Implementation:Apache Paimon Schema From Pyarrow
| Knowledge Sources | |
|---|---|
| Domains | Data_Lake, Data_Ingestion |
| Last Updated | 2026-02-07 00:00 GMT |
Overview
Concrete tool for creating Paimon Schema objects from PyArrow schemas for table creation.
Description
Schema.from_pyarrow_schema() converts a PyArrow schema to a Paimon Schema with additional metadata (partition keys, primary keys, table options). It validates blob type constraints and required options. This method is used in Ray ingestion pipelines to ensure the target table schema matches the expected data format.
The conversion process:
- Iterates over each field in the PyArrow schema.
- Converts each PyArrow type to its corresponding Paimon DataField representation.
- Attaches metadata such as partition keys, primary keys, and table options.
- Validates constraints (e.g., blob types require specific configurations).

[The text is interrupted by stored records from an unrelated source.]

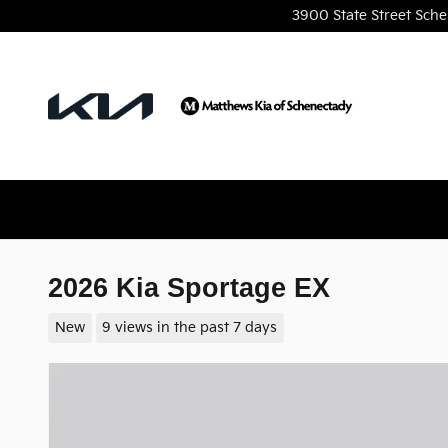
Skip to main content
3900 State Street
Sche
2026 Kia Sportage EX
New
9 views in the past 7 days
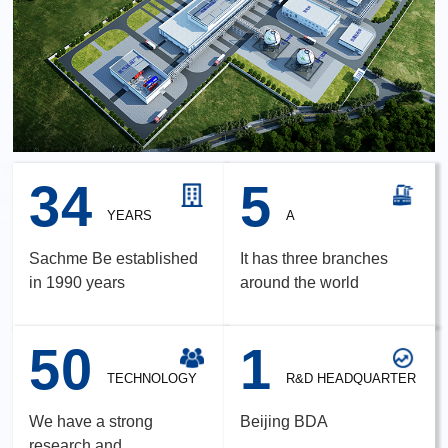
34
5
YEARS
A
Sachme Be established
It has three branches
in 1990 years
around the world
50
1
TECHNOLOGY
R&D HEADQUARTER
We have a strong
Beijing BDA
research and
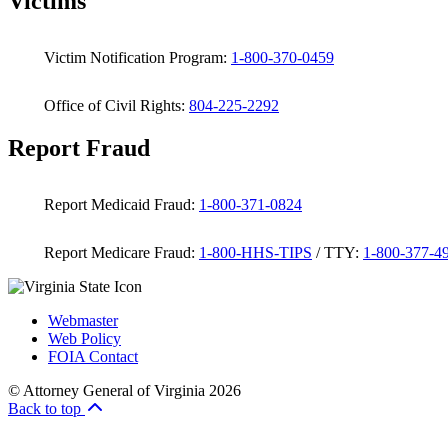
Victims
Victim Notification Program:
1-800-370-0459
Office of Civil Rights:
804-225-2292
Report Fraud
Report Medicaid Fraud:
1-800-371-0824
Report Medicare Fraud:
1-800-HHS-TIPS
/ TTY:
1-800-377-4
Webmaster
Web Policy
FOIA Contact
© Attorney General of Virginia 2026
Back to top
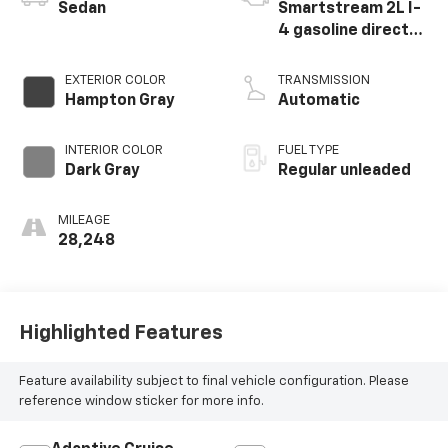
Sedan
Smartstream 2L I-
4 gasoline direct
injection, DOHC, D-
CVVT variable valve
EXTERIOR COLOR
TRANSMISSION
control, regular
Hampton Gray
Automatic
unleaded, engine
with 150HP
INTERIOR COLOR
FUEL TYPE
Dark Gray
Regular unleaded
MILEAGE
28,248
Highlighted Features
Feature availability subject to final vehicle configuration. Please
reference window sticker for more info.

- Returns a fully constructed Schema instance ready for catalog.create_table().
Usage
Use Schema.from_pyarrow_schema() when creating a new Paimon table whose schema is defined using PyArrow types. This is the standard approach in Ray-based ingestion pipelines where the data source schema is known in PyArrow format.
Code Reference
Source Location
- Repository: Apache Paimon
- File: paimon-python/pypaimon/schema/schema.py:L28-88
Signature
@dataclass
class Schema:
def __init__(self, fields: Optional[List[DataField]] = None,
partition_keys: Optional[List[str]] = None,
primary_keys: Optional[List[str]] = None,
options: Optional[Dict] = None,
comment: Optional[str] = None):
@staticmethod
def from_pyarrow_schema(pa_schema: pa.Schema,
partition_keys: Optional[List[str]] = None,
primary_keys: Optional[List[str]] = None,
options: Optional[Dict] = None,
comment: Optional[str] = None) -> Schema:
Import
from pypaimon.schema.schema import Schema
I/O Contract
Inputs
| Name | Type | Required | Description |
|---|---|---|---|
| pa_schema | pa.Schema | Yes | PyArrow schema defining the column names and types for the Paimon table. |
| partition_keys | Optional[List[str]] | No | List of column names to use as partition keys. Controls physical data layout for partition pruning. |
| primary_keys | Optional[List[str]] | No | List of column names to use as primary keys. Enables upsert semantics and deduplication. |
| options | Optional[Dict] | No | Table options as a dictionary of string key-value pairs (e.g., {'bucket': '4'}). Controls storage behavior. |
| comment | Optional[str] | No | Optional human-readable description of the table. |
Outputs
| Name | Type | Description |
|---|---|---|
| schema | Schema | A Paimon Schema instance containing the converted fields, partition keys, primary keys, and options. Ready for use with catalog.create_table(). |
Usage Examples
Basic Usage
import pyarrow as pa
from pypaimon.schema.schema import Schema
pa_schema = pa.schema([
('user_id', pa.int64()),
('event', pa.string()),
('timestamp', pa.int64()),
('value', pa.float64()),
])
schema = Schema.from_pyarrow_schema(
pa_schema,
primary_keys=['user_id'],
options={'bucket': '4'}
)
catalog.create_table('analytics.events', schema, ignore_if_exists=True)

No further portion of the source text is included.